The change will be implemented immediately. It was reportedly inspired by the Faculty of Law’s urgent efforts to reassure its disproportionately under-graded student body by releasing a statement that it is “exceptionally proud” of its graduates.
The governing bodies of the university were reportedly “really excited” by the implications of the Faculty’s statement, according to Vice-Chancellor Grant Guildford.
“We thought — wow, this is big news — we now don’t even have to bother with any of this education stuff anymore, because our positive vibes are just as effective in helping our graduates find paid employment.”
The university believes its “exceptional pride” will be recognised by most employers as an effective substitute for a bachelor’s degree. “Overwhelming pride” would replace a master’s degree, while a PhD would be replaced by “the utmost pride” offered by the University.

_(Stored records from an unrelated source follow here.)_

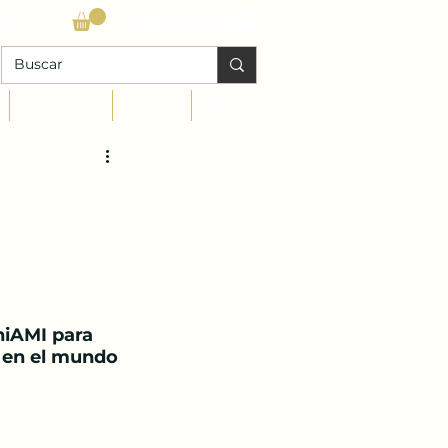
Log In
DONACIONES |
Calendario
Juegos
Mas
iAMI para 
l en el mundo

It acknowledged that some recruiters may prefer the old-fashioned method of judging potential employees by a fair assessment of their academic effort, but it held that such concerns are unfounded considering the “sheer volume of pride” it is prepared to dish out to past and future graduates.
“We’ll help preserve our environment by not printing out all those silly transcripts and degrees,” Guildford intoned enthusiastically.
“Also, this way we don’t even have to pretend we grade students fairly.”